§ TASK ITEM:
Once you reach the line holding "Gordon, J. R.", write out that line and every later one exactly, ending with the last line of the data; write nothing else.

§ SUPPLIED MATERIAL:
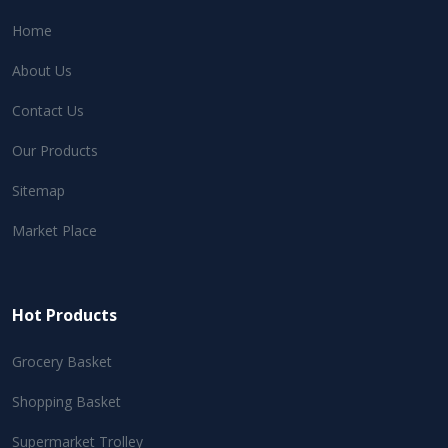
Home
About Us
Contact Us
Our Products
Sitemap
Market Place
Hot Products
Grocery Basket
Shopping Basket
Supermarket Trolley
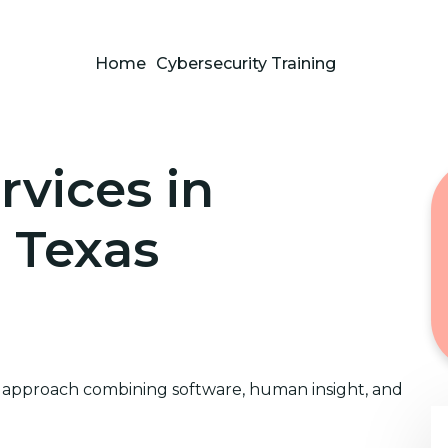
Home
Cybersecurity Training
rvices in
, Texas
approach combining software, human insight, and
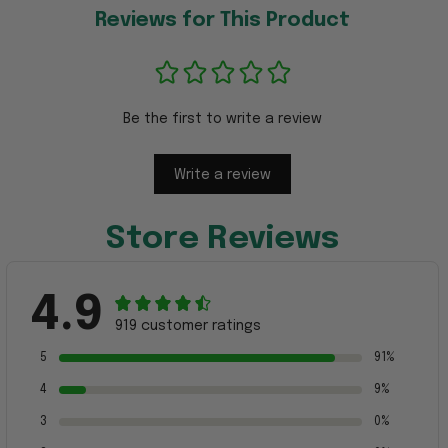
Reviews for This Product
Be the first to write a review
Write a review
Store Reviews
4.9
919 customer ratings
5
91%
4
9%
3
0%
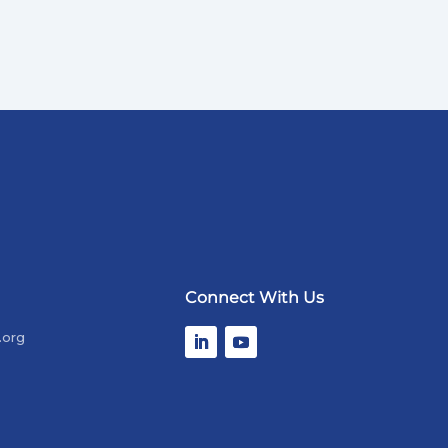
Connect With Us
.org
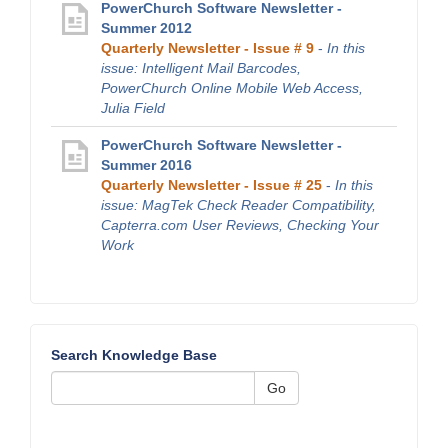
PowerChurch Software Newsletter -
Summer 2012
Quarterly Newsletter - Issue # 9
-
In this
issue: Intelligent Mail Barcodes,
PowerChurch Online Mobile Web Access,
Julia Field
PowerChurch Software Newsletter -
Summer 2016
Quarterly Newsletter - Issue # 25
-
In this
issue: MagTek Check Reader Compatibility,
Capterra.com User Reviews, Checking Your
Work
Search Knowledge Base
Go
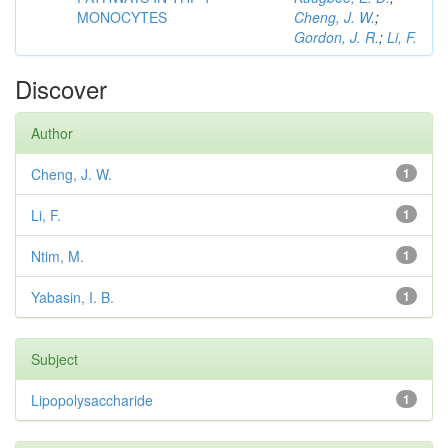
MONOCYTES
Cheng, J. W.
;
Gordon, J. R.
;
Li, F.
Discover
Author
Cheng, J. W.
1
Li, F.
1
Ntim, M.
1
Yabasin, I. B.
1
Subject
Lipopolysaccharide
1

§ EXERCISE ANSWER:
Gordon, J. R.
;
Li, F.
Discover
Author
Cheng, J. W.
1
Li, F.
1
Ntim, M.
1
Yabasin, I. B.
1
Subject
Lipopolysaccharide
1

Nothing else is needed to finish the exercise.